Alanis Morissette stars in the new movie, Radio Free Albemuth, along with Shea Whigham. The sci-fi movie is about an alien who sends trasmissions to Earth to the mind of an earthling in order to start a revolution. Through pop songs.
Sci-Fi novelist Philip K. Dick is one of the greats and his book of the same title was published posthumously in 1985 to a wide fan base and great reviews. However, it's general knowledge that turning a book with such a weird premise into a good movie would probably be fairly difficult. That kind of a storyline needs more than an angst-ridden pop star from the 90's like Alanis Morissette.
That's why, when Steven Spielberg (Minority Report) and Paul Verhoeven (Total Recall, 1990) made movies from Philip K. Dick books, they had to take fairly excessive liberties with the material they had to work with.
The story goes that a record store clerk, played by Jonathan Scarfe, receives weird visions that tell him to move to Las Angeles and get a job in the music industry. There he meets Sylvia, played by Alanis Morissette, who has been appearing in his visions.
The pair then proceeds to write a pop song that will lead to the overthrowing of the U.S. government.
Hmmm.
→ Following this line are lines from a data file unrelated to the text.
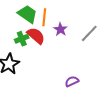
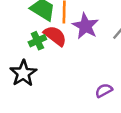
purple star: (60, 29) -> (85, 26), size x1.5

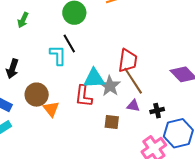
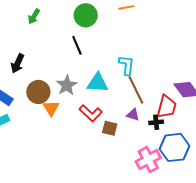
cyan L-shape: (58, 55) -> (127, 65), moved
red trapezoid: (128, 61) -> (167, 107), moved
gray star: (110, 86) -> (67, 85), moved
red L-shape: (84, 96) -> (91, 113), moved, turned -60

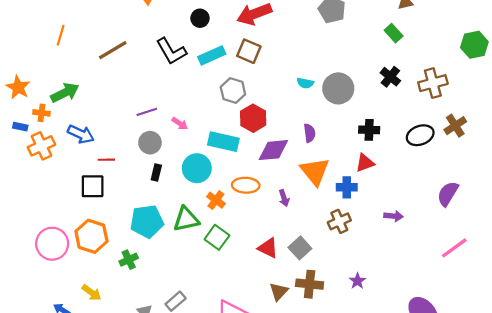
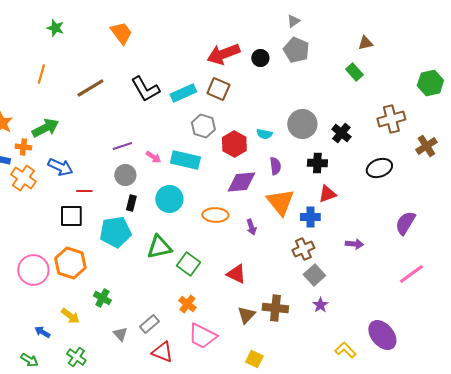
black circle: (200, 18) -> (260, 58), moved
black cross: (390, 77) -> (341, 133), moved
cyan semicircle: (305, 83) -> (264, 134), moved
red hexagon: (253, 118) -> (234, 144), moved
brown cross: (455, 126) -> (426, 146), moved
black cross: (369, 130) -> (317, 163), moved
cyan rectangle: (223, 142) -> (185, 160), moved
orange cross: (41, 146) -> (23, 178), turned -30
orange cross: (216, 200) -> (187, 304), moved
cyan pentagon: (147, 221) -> (115, 232), moved
gray square: (300, 248) -> (314, 275), moved
green cross: (129, 260) -> (102, 298), moved, turned -36

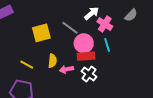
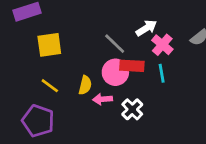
yellow square: (41, 33) -> (49, 45), moved
pink circle: (84, 43) -> (115, 72), moved
red rectangle: (86, 56) -> (132, 66), moved

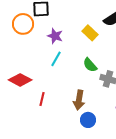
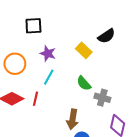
orange circle: (23, 24) -> (15, 64), moved
red line: (42, 99) -> (35, 99), moved

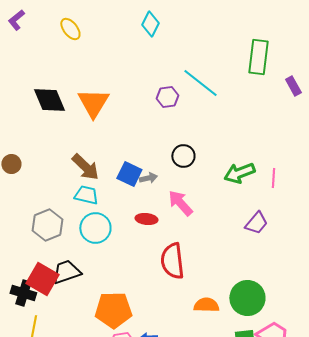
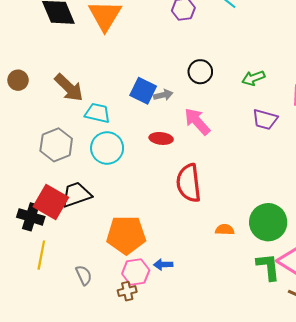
brown arrow: (85, 167) -> (69, 88), moved
green arrow: (239, 173) -> (253, 78), moved, size x0.7
purple trapezoid: (256, 223) -> (265, 119), moved, turned 65
orange semicircle: (206, 305) -> (225, 230), size x0.7

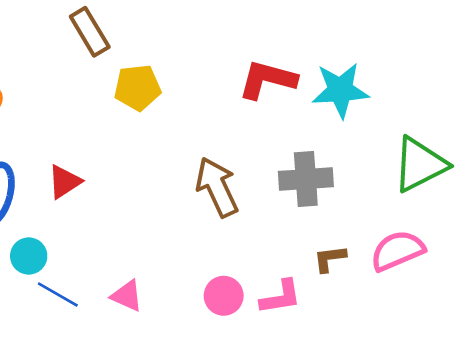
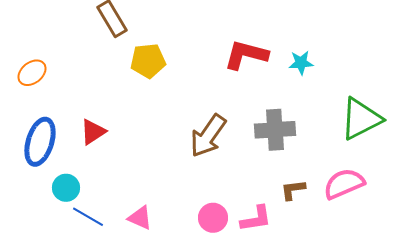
cyan star: (340, 90) -> (301, 63), size x0.6
brown arrow: (217, 187) -> (208, 136), turned -120

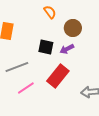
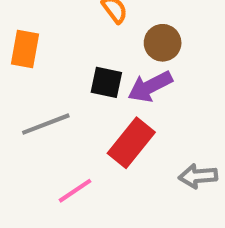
purple arrow: (67, 49) -> (150, 87), size x1.5
pink line: (26, 88) -> (75, 191), moved

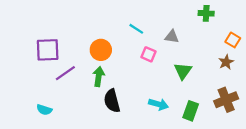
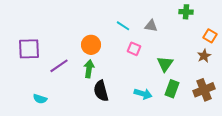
gray triangle: (172, 37) -> (151, 26), moved
purple square: (48, 50) -> (29, 49), moved
green rectangle: (191, 111) -> (172, 89), moved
Even with Alanis Morissette that sounds like a doomed flop. Unfortunately for new director John Alan Simon, who really wanted to take “a purist approach” to a story many believe to be Dick’s most autobiographical work, this proved to be closer to the truth than he probably hoped.
The critics weren't thrilled.
Sara Stewart of the New York Post said, "Despite the dramatic dystopia, performances here are uniformly low-affect, which isn’t helpful given the exposition-heavy dialogue and unremarkable set (though Nick’s extraterrestrial visions have a pleasantly kitschy look). Also puzzling is the fact that the pivotal song is not actually performed by Morissette."
She added, "It’s pretty underwhelming, though interesting for its premise — a semi-autobiographical account of Dick’s own trippy experiences in the ’70s."
Jeanette Catsoulis of the New York Times said, "The result is a quaint labor of love blinkered by fidelity to an outdated text. Stiff staging and not-so-special effects accompany Jonathan Scarfe and Alanis Morissette as they endure a despotic alternate reality and get communications from an alien intelligence. The excellent Shea Whigham, as a science-fiction writer, is our guide and narrator, but even his gravitas won’t keep you from laughing at an extraterrestrial who thinks that hiding subliminal messages in pop songs is the way to start a revolution."
Perhaps the next director to take on a Philip K. Dick novel shouldn't take such a "purist" stance.